My own work is increasingly concerned with the possibility of supporting those individuals and groups
which contributed to trust and a viable social order before the conflicts: church leaders, sports groups, leisure associations, and such like, on the grounds that most of the high profile INGO support for civil
society, in the guise of peace building, is as likely to produce mistrust between different groups as it is to rebuild trust. In any case, many INGOs and donors have, at best, only a very scant understanding of the
history of civil society movements before the conflicts. Hence, donor and INGO understandings of what is to constitute an NGO, together with their criteria for funding, have tended to inhibit diversity within the sector
and, indeed, to have turned many grassroots initiatives into large bureaucracies, a further instance of projectisation.
Whilst it is very tempting to advocate 'grassroots' solutions as the only way to promote transformatory
peacebuilding as against more conservative, mainstream approaches, the 'lure of the grassroots' can be overstated. Traditional top-down infrastructural approaches to development, which assume that economic
development will bring peace, are in danger of being replaced by their opposite, psychologistic 'conflict resolution' orthodoxies. Neither trend focuses on the need to work at different levels and to be informed by
an analysis of the political economy of conflict.

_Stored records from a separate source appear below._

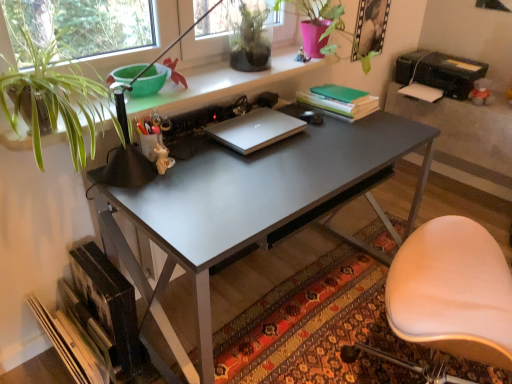 Question: Is the depth of green matte plant at upper center, which ranks as the 1th houseplant in top-to-bottom order, greater than that of silver metallic laptop at center?

Choices:
 (A) no
 (B) yes

Answer: (B)

Question: Can you confirm if green matte plant at upper center, which appears as the second houseplant when viewed from the left, is taller than silver metallic laptop at center?

Choices:
 (A) no
 (B) yes

Answer: (B)

Question: Is there a large distance between green matte plant at upper center, which appears as the 2th houseplant when ordered from the bottom, and silver metallic laptop at center?

Choices:
 (A) no
 (B) yes

Answer: (A)

Question: Is green matte plant at upper center, which appears as the 2th houseplant when ordered from the bottom, outside silver metallic laptop at center?

Choices:
 (A) yes
 (B) no

Answer: (A)

Question: From a real-world perspective, is green matte plant at upper center, which ranks as the 1th houseplant in top-to-bottom order, physically above silver metallic laptop at center?

Choices:
 (A) no
 (B) yes

Answer: (B)

Question: Visually, is black plastic printer at upper right positioned to the left or to the right of green leafy plant at upper left, arranged as the first houseplant when viewed from the front?

Choices:
 (A) left
 (B) right

Answer: (B)

Question: Is black plastic printer at upper right inside the boundaries of green leafy plant at upper left, the first houseplant positioned from the bottom, or outside?

Choices:
 (A) outside
 (B) inside

Answer: (A)

Question: From a real-world perspective, is black plastic printer at upper right above or below green leafy plant at upper left, arranged as the first houseplant when viewed from the front?

Choices:
 (A) above
 (B) below

Answer: (B)

Question: Does point (483, 114) appear closer or farther from the camera than point (54, 69)?

Choices:
 (A) closer
 (B) farther

Answer: (B)

Question: Is carpeted rug at lower center spatially inside hardcover books at lower left, the 2th book in the right-to-left sequence, or outside of it?

Choices:
 (A) inside
 (B) outside

Answer: (B)

Question: Is point (243, 322) closer or farther from the camera than point (124, 288)?

Choices:
 (A) farther
 (B) closer

Answer: (A)

Question: From the image's perspective, is carpeted rug at lower center positioned above or below hardcover books at lower left, the 2th book in the right-to-left sequence?

Choices:
 (A) above
 (B) below

Answer: (B)

Question: From a real-world perspective, is carpeted rug at lower center physically located above or below hardcover books at lower left, which is the second book in top-to-bottom order?

Choices:
 (A) below
 (B) above

Answer: (A)

Question: Would you say black plastic printer at upper right is inside or outside white leather chair at lower right?

Choices:
 (A) outside
 (B) inside

Answer: (A)

Question: Visually, is black plastic printer at upper right positioned to the left or to the right of white leather chair at lower right?

Choices:
 (A) left
 (B) right

Answer: (B) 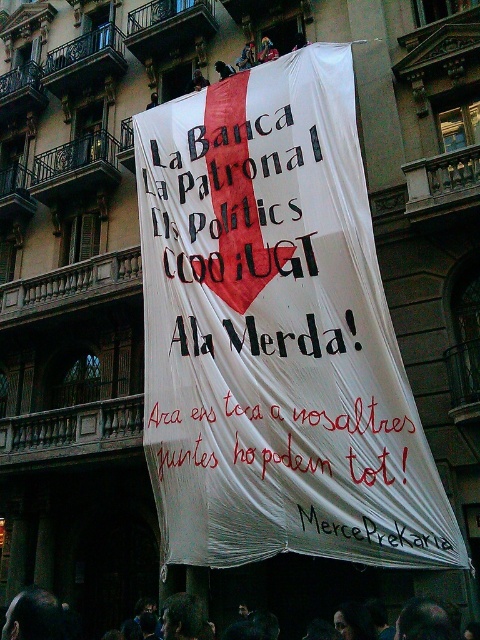 Is white fabric banner at center in front of dark hair at lower center?

That is False.

Based on the photo, can you confirm if white fabric banner at center is smaller than dark hair at lower center?

Actually, white fabric banner at center might be larger than dark hair at lower center.

Between point (358, 264) and point (192, 632), which one is positioned in front?

Point (192, 632)

The height and width of the screenshot is (640, 480). Identify the location of white fabric banner at center. (273, 326).

Which is more to the right, red fabric banner at center or dark hair at lower center?

From the viewer's perspective, red fabric banner at center appears more on the right side.

Can you confirm if red fabric banner at center is positioned below dark hair at lower center?

Incorrect, red fabric banner at center is not positioned below dark hair at lower center.

Who is more forward, (388,444) or (430,625)?

Point (430,625) is in front.

What are the coordinates of `red fabric banner at center` in the screenshot? It's located at (290, 438).

Does point (56, 632) lie behind point (377, 536)?

That is False.

Consider the image. Is dark hair at lower center thinner than black paper at center?

In fact, dark hair at lower center might be wider than black paper at center.

Is point (59, 637) positioned after point (414, 545)?

No, (59, 637) is closer to viewer.

Where is `dark hair at lower center`? dark hair at lower center is located at coordinates (35, 616). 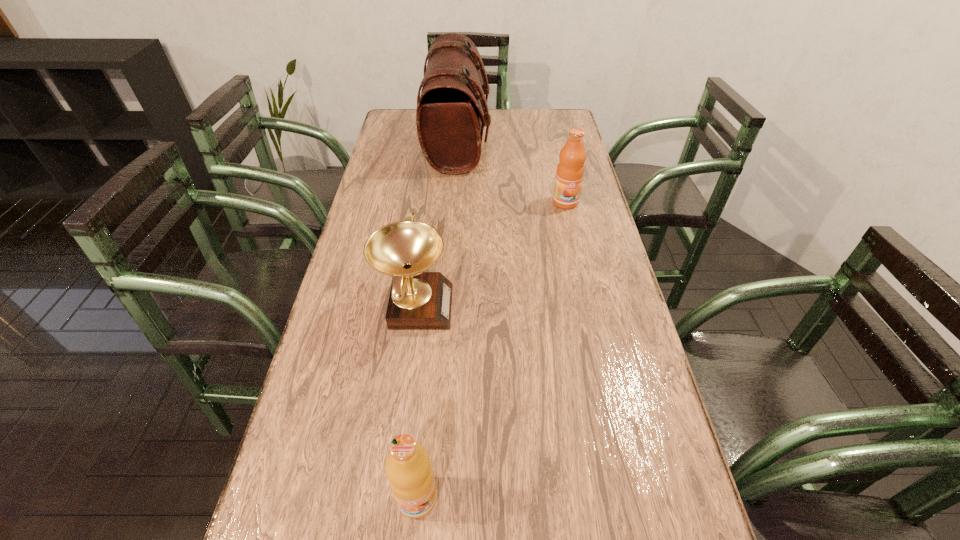 Locate an element on the screen. The image size is (960, 540). object located at the far edge is located at coordinates (450, 122).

New partnerships between local and international actors must be based on structural understandings of the
space for counter-hegemonic practices, and must be longer-term, and less project-focused, than currently. Action research can play a role in promoting ongoing reflection on the possibilities of new alliances for social
change in post-Yugoslav countries. Indeed, local organisations such as the Zagreb-based Centre for Peace Studies, in seeking to break down the traditional divisions of theory and practice, from within the context of
activism against the wars, offer one key strand for a new direction.